Even as bombs fall on Damascus, Mutaz refuses to flee to the uncertain life of a refugee. His wife, Hala, and daughter, Zeina, must make the choice whether to stay or leave.

Overall Series Review

Nezouh is a Syrian war drama that uses magical realism to tell the story of a family facing the choice between staying in their besieged Damascus home or fleeing to an uncertain life as refugees. The core narrative focuses on the internal struggle, specifically highlighting the journey of emancipation for the wife, Hala, and the daughter, Zeina, against the wishes of the patriarchal father, Mutaz. The film critiques traditional gender roles and structures within the Syrian family unit under duress, framing the women's choice to leave as courageous and necessary for survival. The geopolitical conflict serves as the backdrop for an explicit feminist parable, while the themes of identity and spiritual critique remain minimal.

Categorical Breakdown

Identity Politics2/10

The film's focus is on the specific, non-Western, and authentic experience of a Syrian family dealing with the consequences of the civil war.

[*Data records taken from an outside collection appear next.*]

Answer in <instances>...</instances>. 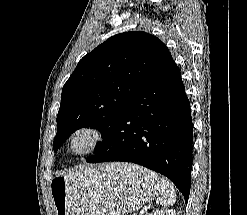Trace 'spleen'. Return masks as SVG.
<instances>
[{"mask_svg":"<svg viewBox=\"0 0 247 215\" xmlns=\"http://www.w3.org/2000/svg\"><path fill=\"white\" fill-rule=\"evenodd\" d=\"M161 205L166 207L176 202V192L173 184L167 178H161L160 189Z\"/></svg>","mask_w":247,"mask_h":215,"instance_id":"spleen-1","label":"spleen"}]
</instances>
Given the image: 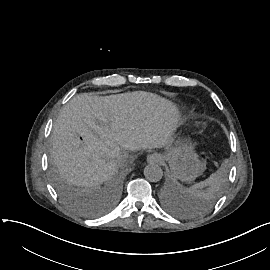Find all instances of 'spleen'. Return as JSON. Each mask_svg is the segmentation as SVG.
<instances>
[{"label":"spleen","mask_w":270,"mask_h":270,"mask_svg":"<svg viewBox=\"0 0 270 270\" xmlns=\"http://www.w3.org/2000/svg\"><path fill=\"white\" fill-rule=\"evenodd\" d=\"M225 181V172L222 170H218L217 172L210 175L204 181H201L197 184H194L190 188H182L180 184H178V188L175 191V197L181 199L184 207H194L192 203L197 202V198L199 197L200 190L206 186L211 187H219ZM191 203V204H189Z\"/></svg>","instance_id":"obj_1"}]
</instances>
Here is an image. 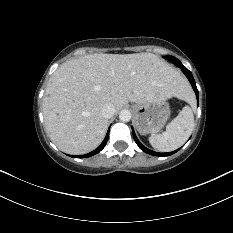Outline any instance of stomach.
<instances>
[{
  "instance_id": "1",
  "label": "stomach",
  "mask_w": 233,
  "mask_h": 233,
  "mask_svg": "<svg viewBox=\"0 0 233 233\" xmlns=\"http://www.w3.org/2000/svg\"><path fill=\"white\" fill-rule=\"evenodd\" d=\"M135 125L142 135L159 132L165 125L169 115V105L165 100H155L133 105Z\"/></svg>"
}]
</instances>
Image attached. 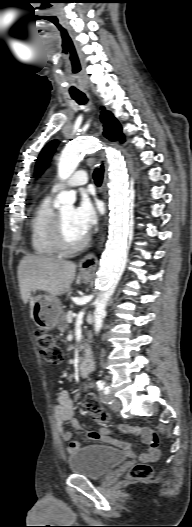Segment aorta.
I'll use <instances>...</instances> for the list:
<instances>
[{"instance_id": "obj_1", "label": "aorta", "mask_w": 192, "mask_h": 527, "mask_svg": "<svg viewBox=\"0 0 192 527\" xmlns=\"http://www.w3.org/2000/svg\"><path fill=\"white\" fill-rule=\"evenodd\" d=\"M99 143L95 138L85 137L69 143L63 149L58 162V176L61 180L69 178L76 170L83 155L97 150ZM110 158V227L109 237L100 260L97 288L100 292L96 307L95 331L99 332L105 307L116 288L127 261L128 240L133 233L130 223L129 205L131 186L126 162L120 152L114 149L108 152ZM75 196L70 192H61L56 201L60 204L72 205Z\"/></svg>"}]
</instances>
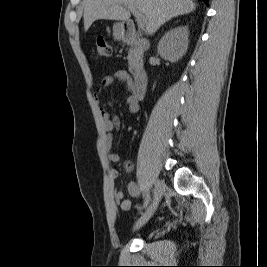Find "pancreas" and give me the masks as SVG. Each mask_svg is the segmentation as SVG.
<instances>
[{"instance_id":"1","label":"pancreas","mask_w":267,"mask_h":267,"mask_svg":"<svg viewBox=\"0 0 267 267\" xmlns=\"http://www.w3.org/2000/svg\"><path fill=\"white\" fill-rule=\"evenodd\" d=\"M143 50L138 44H131L128 53L129 71L133 70L142 62Z\"/></svg>"}]
</instances>
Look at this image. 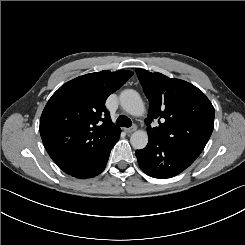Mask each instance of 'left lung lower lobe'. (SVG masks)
Segmentation results:
<instances>
[{
    "mask_svg": "<svg viewBox=\"0 0 245 245\" xmlns=\"http://www.w3.org/2000/svg\"><path fill=\"white\" fill-rule=\"evenodd\" d=\"M135 154L141 170L160 179L180 174L197 159L182 148L152 137H149L147 146Z\"/></svg>",
    "mask_w": 245,
    "mask_h": 245,
    "instance_id": "1",
    "label": "left lung lower lobe"
}]
</instances>
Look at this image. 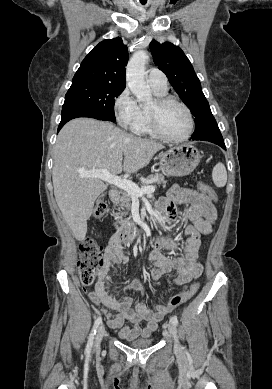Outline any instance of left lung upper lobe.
Listing matches in <instances>:
<instances>
[{
  "label": "left lung upper lobe",
  "instance_id": "1",
  "mask_svg": "<svg viewBox=\"0 0 272 389\" xmlns=\"http://www.w3.org/2000/svg\"><path fill=\"white\" fill-rule=\"evenodd\" d=\"M154 63L162 70L169 82L195 117L192 137L201 135L217 124L206 100L200 81L184 52L172 43H150Z\"/></svg>",
  "mask_w": 272,
  "mask_h": 389
}]
</instances>
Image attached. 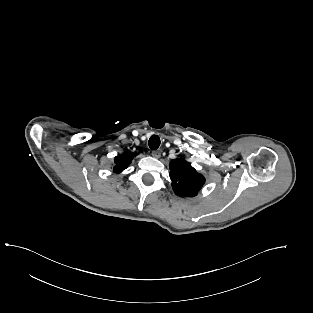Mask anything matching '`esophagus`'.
<instances>
[{"instance_id":"1","label":"esophagus","mask_w":313,"mask_h":313,"mask_svg":"<svg viewBox=\"0 0 313 313\" xmlns=\"http://www.w3.org/2000/svg\"><path fill=\"white\" fill-rule=\"evenodd\" d=\"M152 156L155 158H159L161 156V150L152 151Z\"/></svg>"}]
</instances>
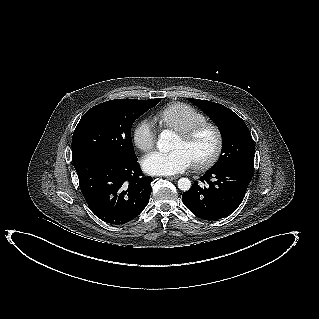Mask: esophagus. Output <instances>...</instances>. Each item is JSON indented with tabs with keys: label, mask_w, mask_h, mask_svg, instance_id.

The characters' identity is tied to their nationality and plight as war victims, not to an intersectional framework or a critique of Western 'whiteness'.

Oikophobia5/10

The film is not hostile toward Western civilization. The narrative critiques the traditional, rigid institution of the 'home' and the patriarchal family structure when the father's stubborn traditionalism endangers his family by refusing to evacuate. The women's need for 'freedom' is pitted against the father's nationalistic commitment to his besieged homeland, framing the preservation of the family institution as an obstacle to survival.

Feminism8/10

The movie is explicitly described as a 'tale of female emancipation' and a 'feminist parable'. The father, Mutaz, is the figure of traditional, protective masculinity whose resistance to leaving becomes a life-threatening obstacle to the women's survival and the daughter's coming-of-age freedom. The women are portrayed as the agents who make the final, life-affirming choice for the family.

LGBTQ+1/10

The story centers on a traditional nuclear family (father, mother, daughter) and the daughter’s coming-of-age includes a coming-of-age attraction to a male neighbor. No alternative sexualities, gender ideology, or deconstruction of the nuclear family beyond the critique of patriarchy are evident in the plot summaries.

Anti-Theism1/10

The film focuses on the social, political, and family drama of war and is not centered on a critique of religion or an argument for moral relativism. The conflict is existential and relational rather than theological.